Downing the first melon was no problem. We had worked up an appetite, having hiked about 4 miles so far. As soon as our spoons scraped the rinds, our little hostess dashed back to the chopping block and cut another melon in half. She put a half in front of each of us and urged us with her eyes to continue eating.
"If she insists..." we thought, knowing that lack of both time and stomach capacity would hinder us from having anymore. We plunged our broad soup-spoons into the second melon.
I took a break and invited the little boy, up to this point watching us curiously from the safety of his grandmother's arms, to watch me dispose of my first melon. I reared my arm back and hurled what was left of it into the fish pond. A sheepish smile told me that the boy was pleased with the distance of my toss.
I wondered if he had ever seen the white skin of foreingers before. If not, he was a pretty brave kid to be sitting right next to me without showing any signs of fear. Growing up in America, we take diversity for granted. Many people, specifically those involved with universities, complain that we don't have enough of it. When you come to a place like this, where the people in villages are basically monolithic, you learn to appreciate the broad spectrum of ethnicities represented in the U.S.

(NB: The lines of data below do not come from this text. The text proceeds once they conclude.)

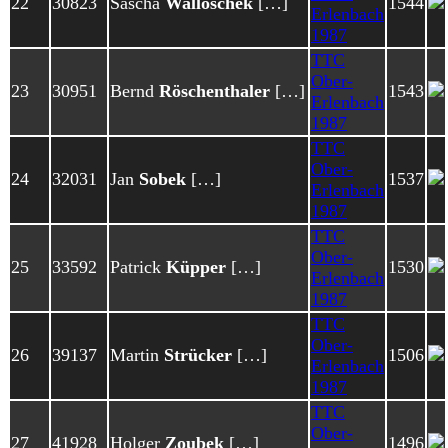
22
30823
Sascha
Walloschek
[…]
1544
Erlenbach
1987
TTC
Ober-
23
30951
Bernd
Röschenthaler
[…]
1543
Erlenbach
1987
TTC
Ober-
24
32031
Jan
Sobek
[…]
1537
Erlenbach
1987
TTC
Ober-
25
33592
Patrick
Küpper
[…]
1530
Erlenbach
1987
TTC
Ober-
26
39137
Martin
Strücker
[…]
1506
Erlenbach
1987
TTC
Ober-
27
41928
Holger
Zoubek
[…]
1496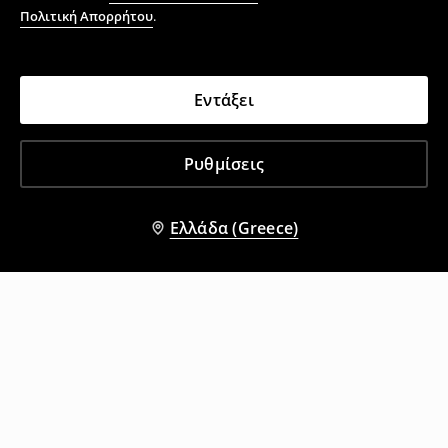
Πολιτική Απορρήτου
.
Εντάξει
Ρυθμίσεις
Ελλάδα (Greece)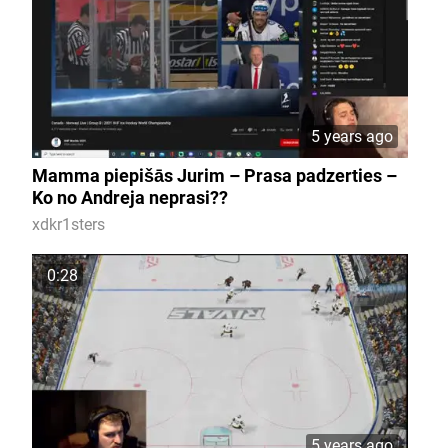
5 years ago
Mamma piepišās Jurim – Prasa padzerties –
Ko no Andreja neprasi??
xdkr1sters
0:28
5 years ago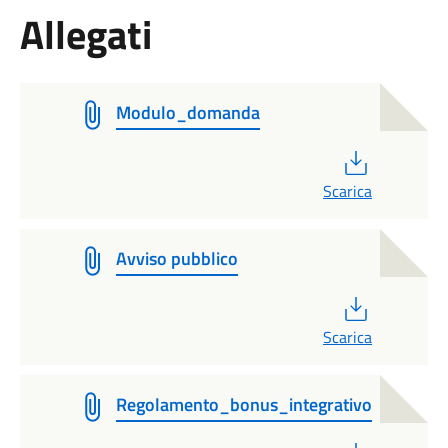
Allegati
Modulo_domanda
PDF
Scarica
Avviso pubblico
PDF
Scarica
Regolamento_bonus_integrativo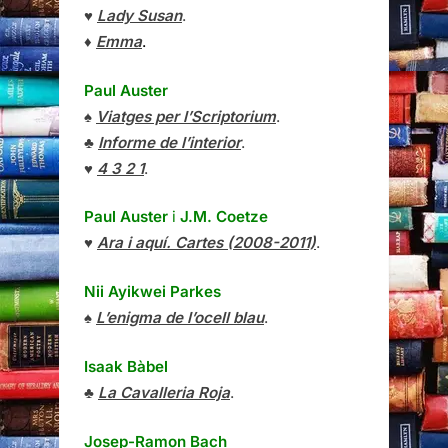
♥
Lady Susan
.
♦
Emma
.
Paul Auster
♠
Viatges per l’Scriptorium
.
♣
Informe de l’interior
.
♥
4 3 2 1
.
Paul Auster
i
J.M. Coetze
♥
Ara i aquí. Cartes (2008-2011)
.
Nii Ayikwei Parkes
♠
L’enigma de l’ocell blau
.
Isaak Bàbel
♣
La Cavalleria Roja
.
Josep-Ramon Bach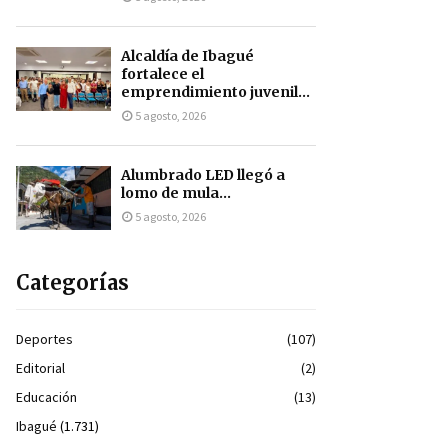
Alcaldía de Ibagué
fortalece el
emprendimiento juvenil...
5 agosto, 2026
Alumbrado LED llegó a
lomo de mula...
5 agosto, 2026
Categorías
Deportes
(107)
Editorial
(2)
Educación
(13)
Ibagué
(1.731)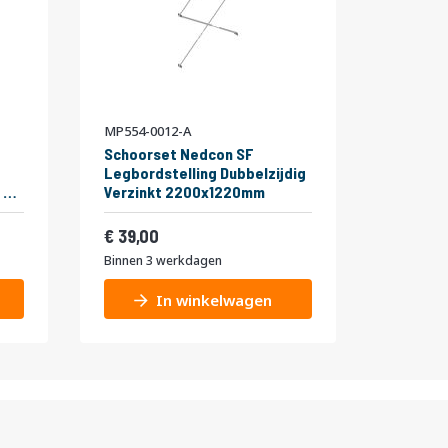
MP554-0012-A
Schoorset Nedcon SF
Legbordstelling Dubbelzijdig
 6
Verzinkt 2200x1220mm
5kg
Vanaf
5,59
47,19
39,00
Binnen 3 werkdagen
In winkelwagen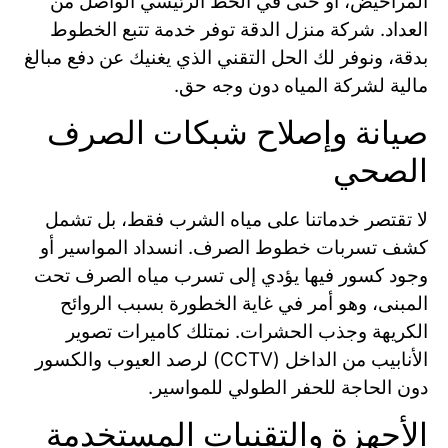
المراحيض، أو حتى في الخط الرئيسي الواصل من
العداد. شركة منزل الدقة توفر خدمة تتبع الخطوط
بدقة، ونوفر لك الحل التقني الذي يغنيك عن دفع مبالغ
مالية لشركة المياه دون وجه حق.
صيانة وإصلاح شبكات الصرف
الصحي
لا تقتصر خدماتنا على مياه الشرب فقط، بل تشمل
كشف تسربات خطوط الصرف. انسداد المواسير أو
وجود كسور فيها يؤدي إلى تسرب مياه الصرف تحت
المبنى، وهو أمر في غاية الخطورة بسبب الروائح
الكريهة وجذب الحشرات. نمتلك كاميرات تصوير
الأنابيب من الداخل (CCTV) لرصد العيوب والكسور
دون الحاجة للحفر الطولي للمواسير.
الأجهزة والتقنيات المستخدمة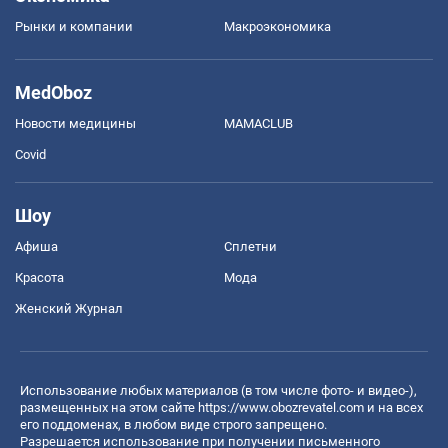
Рынки и компании
Mакроэкономика
MedOboz
Новости медицины
MAMACLUB
Covid
Шоу
Афиша
Сплетни
Красота
Мода
Женский Журнал
Использование любых материалов (в том числе фото- и видео-),
размещенных на этом сайте
https://www.obozrevatel.com
и на всех
его поддоменах, в любом виде строго запрещено.
Разрешается использование при получении письменного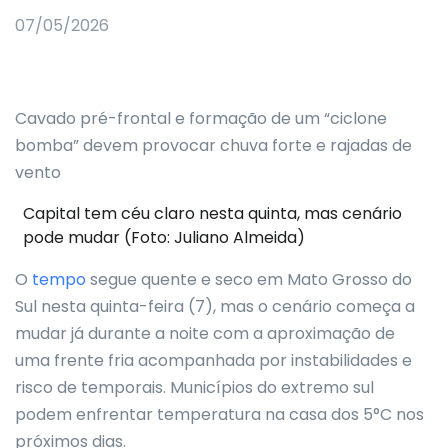
07/05/2026
Cavado pré-frontal e formação de um “ciclone
bomba” devem provocar chuva forte e rajadas de
vento
Capital tem céu claro nesta quinta, mas cenário
pode mudar (Foto: Juliano Almeida)
O
tempo
segue quente e seco em Mato Grosso do
Sul nesta quinta-feira (7), mas o cenário começa a
mudar já durante a noite com a aproximação de
uma frente fria acompanhada por instabilidades e
risco de temporais. Municípios do extremo sul
podem enfrentar temperatura na casa dos 5°C nos
próximos dias.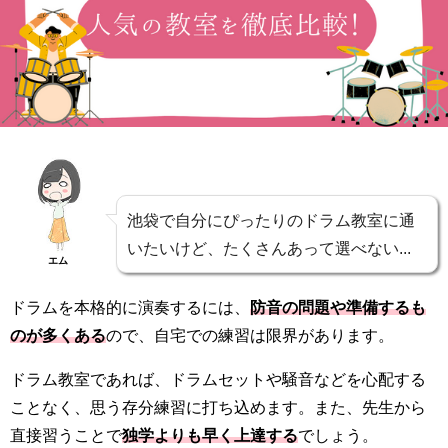
池袋で自分にぴったりのドラム教室に通
いたいけど、たくさんあって選べない...
エム
ドラムを本格的に演奏するには、
防音の問題や準備するも
のが多くある
ので、自宅での練習は限界があります。
ドラム教室であれば、ドラムセットや騒音などを心配する
ことなく、思う存分練習に打ち込めます。また、先生から
直接習うことで
独学よりも早く上達する
でしょう。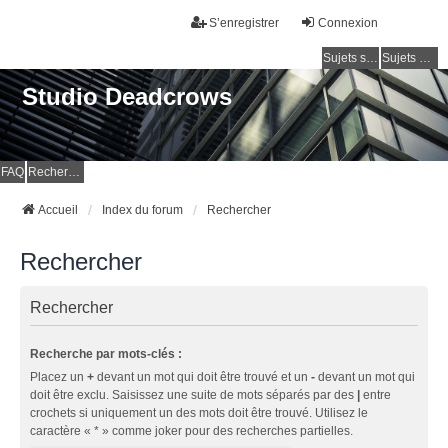
S’enregistrer
Connexion
Sujets sans réponse
Sujets actifs
Studio Deadcrows
FAQ
Rechercher
Accueil
Index du forum
Rechercher
Rechercher
Rechercher
Recherche par mots-clés :
Placez un
+
devant un mot qui doit être trouvé et un
-
devant un mot qui
doit être exclu. Saisissez une suite de mots séparés par des
|
entre
crochets si uniquement un des mots doit être trouvé. Utilisez le
caractère « * » comme joker pour des recherches partielles.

For the most part we sat in silence, we foreigners enjoying the peculiar tranquility of the moment, the Fangs watching our every move with keen interest. They paid particular attention when we spoke to each other in English. I guess they were worried that we were saying something negative about their little plot of land. To allay such anxiety, we were careful to smile and nod a lot as if to include them in the conversation.
We said nothing but good things about their hospitality and how they welcomed us so easily. How many Americans would be eager to open up their homes and pantries to some non-English-speaking Chinese people who showed up on their doorstep? Not many.
It's funny how many allegories there between this trip and Jesus' sending out the 72 disciples in Luke 10. He tells them to find hospitable people to stay with and to eat what is put in front of them. If their hosts treat them well, he tells them to "let their peace remain on that house." Conversely, if their hosts do not bless them, he says they'll be punished worse than Sodom and Gomorrah. The Fangs definitely got this one right, and I hoped God would bless them for it.
Before the girl could chop another melon, Steve and I got up and prepared to leave. We took pictures, one of each of us with the entire family. Then we rejoined the curvy trail that led us back past the well toward the run-down temple. As we walked by the well, we used it to shield us from the Fangs' curious eyes, eyes which had been glued on us ever since we started back up the trail. Effectively hidden, I dropped a VCD at the mouth of the well, hoping that someone would find living water.
We emerged from behind the well for one last glance at the family. They were still staring as if they thought we were spirits which had magically vanished into thin air. We waved at them, noting that they represented three generations of people who our efforts would hopefully expose to the gospel.